The ‘good management’ index shows results

August 01, 1998

A year ago in Issue 33, Alastair Bruce described a new best practice model, to compare performance and improve management of corporate community involvement. Here he sets out the results from a group of leading companies.

The Bruce Naughton Wade CCI Index provides a standard best practice model against which individual companies’ CCI programmes can be assessed. The Index was piloted during 1996/97 by seven companies and the first full cycle was completed in April 1998 with 16 companies(1).

Eight separate categories of CCI performance are assessed, covering objectives, management, specific activities, communications, research, measurement and the actual results achieved.

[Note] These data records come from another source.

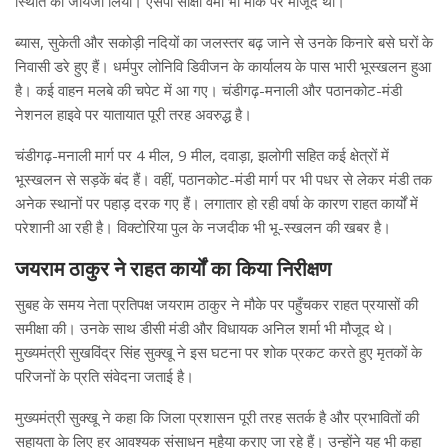
स्थिति का जायजा लिया। एसपी साक्षी वर्मा भी मौके पर मौजूद थीं।
ब्यास, सुकेती और सकोड़ी नदियों का जलस्तर बढ़ जाने से उनके किनारे बसे घरों के
निवासी डरे हुए हैं। धर्मपुर लोनिवि डिवीजन के कार्यालय के पास भारी भूस्खलन हुआ
है। कई वाहन मलबे की चपेट में आ गए। चंडीगढ़-मनाली और पठानकोट-मंडी
नेशनल हाइवे पर यातायात पूरी तरह अवरुद्ध है।
चंडीगढ़-मनाली मार्ग पर 4 मील, 9 मील, दवाड़ा, झलोगी सहित कई क्षेत्रों में
भूस्खलन से सड़कें बंद हैं। वहीं, पठानकोट-मंडी मार्ग पर भी पधर से लेकर मंडी तक
अनेक स्थानों पर पहाड़ दरक गए हैं। लगातार हो रही वर्षा के कारण राहत कार्यों में
परेशानी आ रही है। विक्टोरिया पुल के नजदीक भी भू-स्खलन की खबर है।
जयराम ठाकुर ने राहत कार्यों का किया निरीक्षण
सुबह के समय नेता प्रतिपक्ष जयराम ठाकुर ने मौके पर पहुँचकर राहत प्रयासों की
समीक्षा की। उनके साथ डीसी मंडी और विधायक अनिल शर्मा भी मौजूद थे।
मुख्यमंत्री सुखविंद्र सिंह सुक्खू ने इस घटना पर शोक प्रकट करते हुए मृतकों के
परिजनों के प्रति संवेदना जताई है।
मुख्यमंत्री सुक्खू ने कहा कि जिला प्रशासन पूरी तरह सतर्क है और प्रभावितों की
सहायता के लिए हर आवश्यक संसाधन मुहैया कराए जा रहे हैं। उन्होंने यह भी कहा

The aim is to help companies identify ways of increasing the benefits of their programmes through a rigorous process of comparative external assessment.

From the cross section of businesses involved, we can also form a judgement about the state of the art among leading firms today. The model has proved to be equally applicable to a multinational with global business operations, for example, as to a UK company with a mainly regional programme.

In general, the 16 companies scored highly in the categories related to determining strategy and running their community activities, with top level support. By contrast, scores were generally lower in the two ‘results’ categories, based on demonstrable benefits to the business and to the wider community. The communications and measurement categories showed a marked improvement since the pilot exercise, but still with room for further development.

In detail, findings indicate that even leading companies still have some way to go in fostering a pervasive internal culture, where community involvement is an integral part of the way they do business. Devolved management structures make this more important than ever. Despite the growing volume of research and measurement activity, few can yet give a coherent and convincing statement of what they achieve, either for the business or for the community.

As companies are drawn into high profile public policy issues, such as welfare to work, they need to clarify the principles which determine their involvement. They should position their community programmes as an integral part of their overall approach, while recognising that community involvement represents only a small part of a company’s social impact in comparison with the way it conducts its core business. As more companies decide to publish social reports, the need to ensure community activities are well managed will grow.

The sixteen companies included in this year’s Index have shown their commitment to good management in order to enhance the benefits their programmes yield. Increasingly they seek to manage CCI as an integral part of their business. This is an encouraging sign of their willingness to make an active contribution to society. Still an open question, however, is whether the efforts of these leading companies will be enough to motivate other businesses to emulate them.

Alastair Bruce is a partner in the public affairs management consultancy, Bruce Naughton Wade, which devised the model. For enquiries about the Index, he can be contacted on 0171 620 1113 (abruce@bnw.co.uk)

Note 1: Barclays Bank, The Body Shop International, BP, Bristol & West, BT, Cable & Wireless, KPMG, Marks & Spencer, NatWest Group, North West Water, Rio Tinto, Sainsbury’s, Shell UK, SmithKline Beecham, Unilever and Whitbread.